Seminer notlarının internete girme işini organize edin. Savsaklamayın. Çünkü herkes bir şey arıyor. Başarıyı bu sayede yakalayacaksınız. Şimdilik bu yeteri kadar başarılamıyor. Bu mesele üzerinde cemaat olarak gerektiği gibi durunuz ve gereğini yapınız.
“Ey iman edenler” Kur’an’da 79 defa geçmektedir. Bunu 80’e tamamlayan bir kelimenin olması gerekir. Seçkin olmayan sayıda bu kadar önemli geçen kelimenin zikredilmesi Kur’an’ın üslubuna uygun değildir. Ayrıca “Eyyuhe’l-mü’minûn” geçmektedir. Böylece 80 etmektedir. Bu 80’den 7 adedi bu sûrede geçmektedir. 11 adedi Bakara’da geçmektedir. Şimdi yorumladığımız âyet 18’inci olmaktadır. 3*3*3=27
اصْبِرُوا (iÖBıRUv) “Sabrediniz.”
“Subre” granit demektir, sert taş demektir. Sert taş gibi dayanıklı olunuz demektir. Gelecek sıkıntılara sabrediniz ve dayanınız demektir.
Bu sûrenin sonunda dört emri içeren bir mükellefiyet vardır. İkisi sabırla ilgilidir. Sabır ne demektir? Önce işe sabırdır.
Kur’an’ı yorumlama derslerine devam mı ediyorsunuz; işte buna sabırdır… “Adil Düzen”i öğrenmeye mi başladınız; işte buna sabırdır... Bir işe mi başladınız; işte buna sabırdır... Ahşap ev mi inşa edeceğiz; işte buna sabırdır... Poşet imal etmeye mi başladık; işte buna sabırdır... Market teşebbüsümüz var mı; işte buna sabırdır... Dergi mi çıkaracağız; işte buna sabırdır…
Ama olmuyor! Başarılamıyor! İşte zaten sabır buna gerekiyor.
Bunlar hemen oluverse sabra ne gerek olabilir?
Bir işte sebat etme sabırdır.
“Adil Düzen” yolculuğunda sebat etme sabırdır.
Bunlar ve benzer işler yapılırken gelecek olan sıkıntılara göğüs germe sabırdır.
Siyasi partiler gibi olmuyor. Ne yapalım. O halde bırakalım demek sabırsızlıktır. Sabırsız olmayalım.
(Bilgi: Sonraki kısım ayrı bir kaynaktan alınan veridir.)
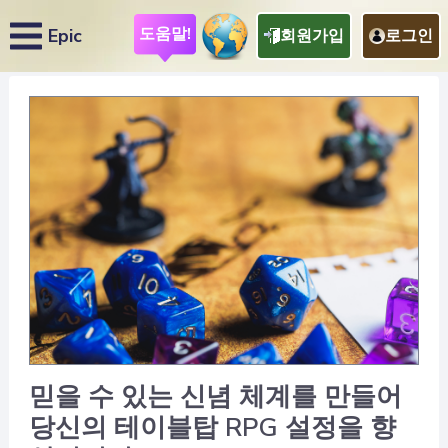
도움말!
Epic
회원가입
로그인
믿을 수 있는 신념 체계를 만들어
당신의 테이블탑 RPG 설정을 향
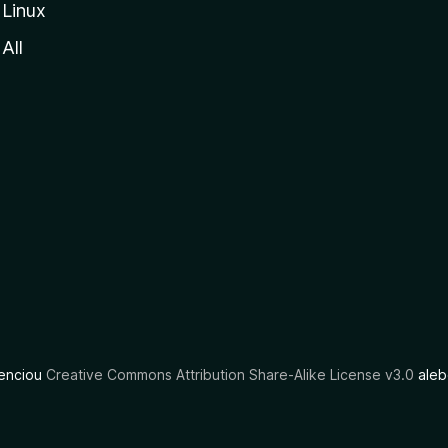
Linux
All
cenciou
Creative Commons Attribution Share-Alike License v3.0
aleb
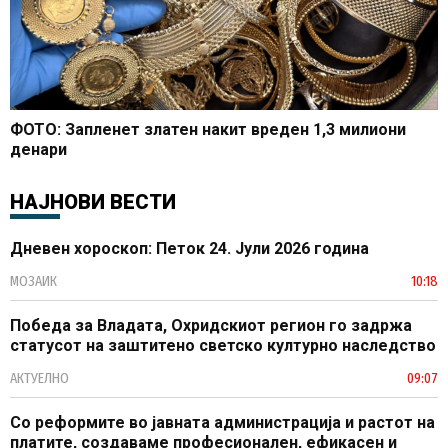
ФОТО: Запленет златен накит вреден 1,3 милиони
денари
НАЈНОВИ ВЕСТИ
Дневен хороскоп: Петок 24. Јули 2026 година
МОЗАИК
10:18
Победа за Владата, Охридскиот регион го задржа
статусот на заштитено светско културно наследство
АКТУЕЛНО
09:07
Со реформите во јавната администрација и растот на
платите, создаваме професионален, ефикасен и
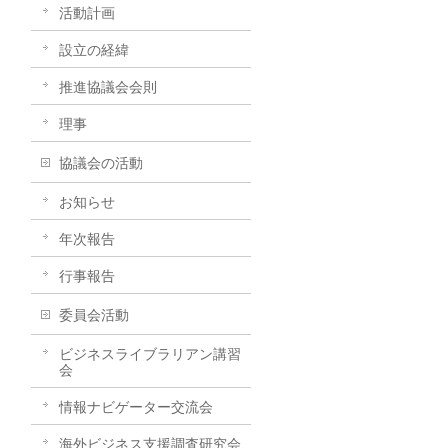
活動計画
設立の経緯
推進協議会会則
理事
協議会の活動
お知らせ
年次報告
行事報告
委員会活動
ビジネスライブラリアン講習
会
情報ナビゲーター交流会
海外ビジネス支援調査研究会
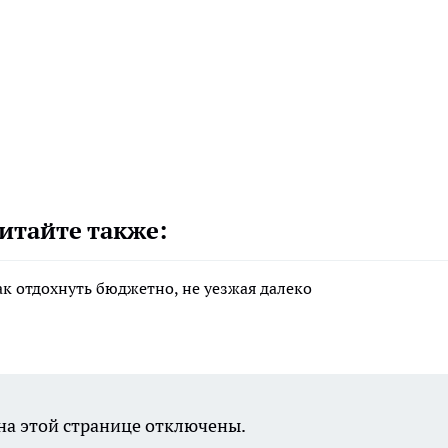
итайте также:
ак отдохнуть бюджетно, не уезжая далеко
а этой странице отключены.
“Sabretmek” demek, tek tek sabretmek değil de, beraberce sabretmek olduğu için, dayanışma içinde sabretmek demek olduğu için emir sığası çoğul olarak getirilmiştir.
Burada önemli olan cemaatçe sabretmektir. Cemaatin devam etmesini sağlamaktır.
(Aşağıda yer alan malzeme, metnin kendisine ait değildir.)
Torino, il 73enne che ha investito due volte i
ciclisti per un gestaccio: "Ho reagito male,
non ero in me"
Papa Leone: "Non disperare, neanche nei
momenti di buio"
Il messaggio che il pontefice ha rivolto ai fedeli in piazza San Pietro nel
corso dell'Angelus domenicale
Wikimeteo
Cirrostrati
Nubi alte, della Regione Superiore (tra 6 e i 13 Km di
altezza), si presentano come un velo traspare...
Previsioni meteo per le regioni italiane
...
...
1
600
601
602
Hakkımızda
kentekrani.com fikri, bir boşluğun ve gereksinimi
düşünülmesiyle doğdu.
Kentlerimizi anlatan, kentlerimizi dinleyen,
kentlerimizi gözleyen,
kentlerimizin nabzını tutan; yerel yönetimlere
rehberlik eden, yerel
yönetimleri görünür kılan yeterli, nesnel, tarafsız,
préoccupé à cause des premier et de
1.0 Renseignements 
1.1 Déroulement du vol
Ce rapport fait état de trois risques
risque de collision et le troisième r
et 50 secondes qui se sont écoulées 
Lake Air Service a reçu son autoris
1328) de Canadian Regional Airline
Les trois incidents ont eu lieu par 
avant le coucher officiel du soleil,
Eğer bir şey birine yani sadece bir şahsa bağlanmışsa, onun varlığı ile sürüyorsa, o sabır sabır değildir. O sebepledir ki ben birlikte başladığımız işi arada sırada terk ederim. Bakalım bensiz birşeyler oluyor mu? Oluyorsa, o zaman orada sabreden cemaat vardır demektir. Bundan dolayı Rabbime şükrederim.
Akevler’i bırakıp Kırgızistan’a gittim; Akevler devam etti, bugün de devam ediyor. Bu yeterli midir? İlmî çalışmalar durmasa yeterli olacaktır. Kısmen vardır ama bensiz ilmî çalışmaların İzmir’de devam edeceği ümidi bende bulunmamaktadır. Ama İstanbul’da bu çalışmalar devam etmektedir.
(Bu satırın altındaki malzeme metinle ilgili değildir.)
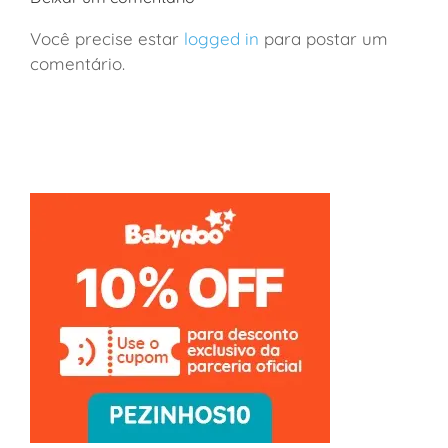
Você precise estar
logged in
para postar um
comentário.
França: viagem de vinhos a Borgonha em família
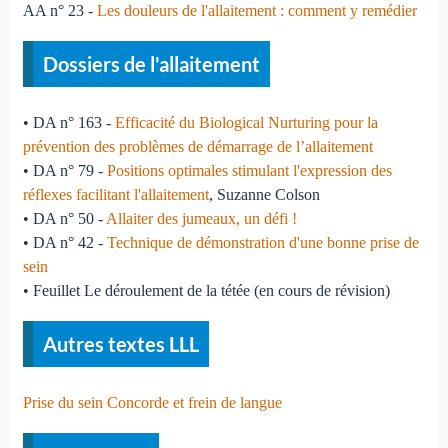
AA n° 23 -
Les douleurs de l'allaitement : comment y remédier
Dossiers de l'allaitement
• DA n° 163 -
Efficacité du Biological Nurturing pour la
prévention des problèmes de démarrage de l’allaitement
• DA n° 79 -
Positions optimales stimulant l'expression des
réflexes facilitant l'allaitement
, Suzanne Colson
• DA n° 50 -
Allaiter des jumeaux, un défi !
• DA n° 42 -
Technique de démonstration d'une bonne prise de
sein
• Feuillet Le déroulement de la tétée (en cours de révision)
Autres textes LLL
Prise du sein Concorde et frein de langue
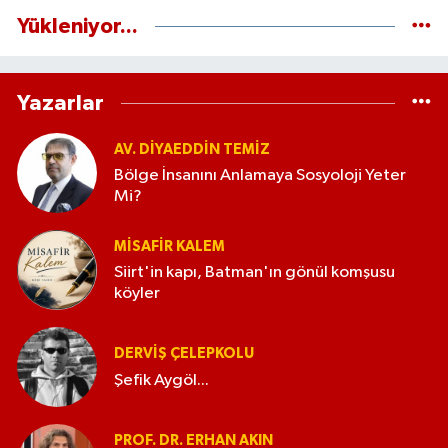
Yükleniyor...
Yazarlar
AV. DIYAEDDIN TEMIZ
Bölge İnsanını Anlamaya Sosyoloji Yeter
Mi?
MISAFIR KALEM
Siirt'in kapı, Batman'ın gönül komşusu
köyler
DERVIŞ ÇELEPKOLU
Şefik Aygöl...
PROF. DR. ERHAN AKIN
İstanbul cemaati sabrediyor… Gelişmeler var, gerileme yoktur…
İşte burada emredilen “Sabrediniz” sözüyle şunu anlayacaksınız.
Bu haftalık toplantılara devamda sabredin. İlk bakışta bu basit bir şey olarak görülmektedir. Oysa bu sabır en zor sabırdır. Bu sabır devam ettiği müddetçe diğer bütün sabırlar bunun yanına gelir. Oysa insanların sabretmediği şey budur.
İzmir’de ve Ankara’da kesintisiz okumalar devam edememiştir. Sabır gösterilememiştir.
Bir kişinin mazereti çıkabilir, zaman zaman ayrılabilir, ama cemaat devam etmelidir. Toplantılara asla ara verilmemelidir. Toplanma belli kişilere bağlı olmamalıdır. Toplantılar Allah için olmalıdır. Kimse gelmese bile tek başınıza toplantıya gitmelisiniz. Orada o saatte oturup ayrılmalısınız.
İşte böyle sabredenler -eğer varsa- cemaat sabretmiş olur. Allah iman edenlere önce bunu emretmektedir. Şüphesiz ki bu sabır cephedeki sabra kadar gidecektir. Şimdiki emir haftada bir toplanmadır. Ama asıl ikinci emir her gün bir defa bir araya gelmedir. Sonra beş defa bir araya gelmedir. Bu toplantılara sabretmektir. “Sabır ve salâtla istiane edin.” (Bakara, 45 ve 153) âyetleri çok açık olarak bunu ifade etmektedir.
Burada emredilen sabır büyük bir güçtür.
وَصَابِرُوا (Va ÖAvBıRUv) “Ve sabırlaşın.”
“Sabır” emrinden sonra “Sabırlaşma” gelmektedir.
“Sabırlaşma” demek, birbirlerine sabretme demektir.
Bu sabır birinci sabırdan daha zordur. Bir arkadaşınız size karşı bir hareket yapar ve bu da sizi sıkar. Bu hareket ve davranış karşısında siz ona kırılırsınız, sonra birbirinizi görmek istemezsiniz, görüşmeleri seyrekleştirirsiniz. Bir de bakarsınız ki aranızda dağlar örülmüş!..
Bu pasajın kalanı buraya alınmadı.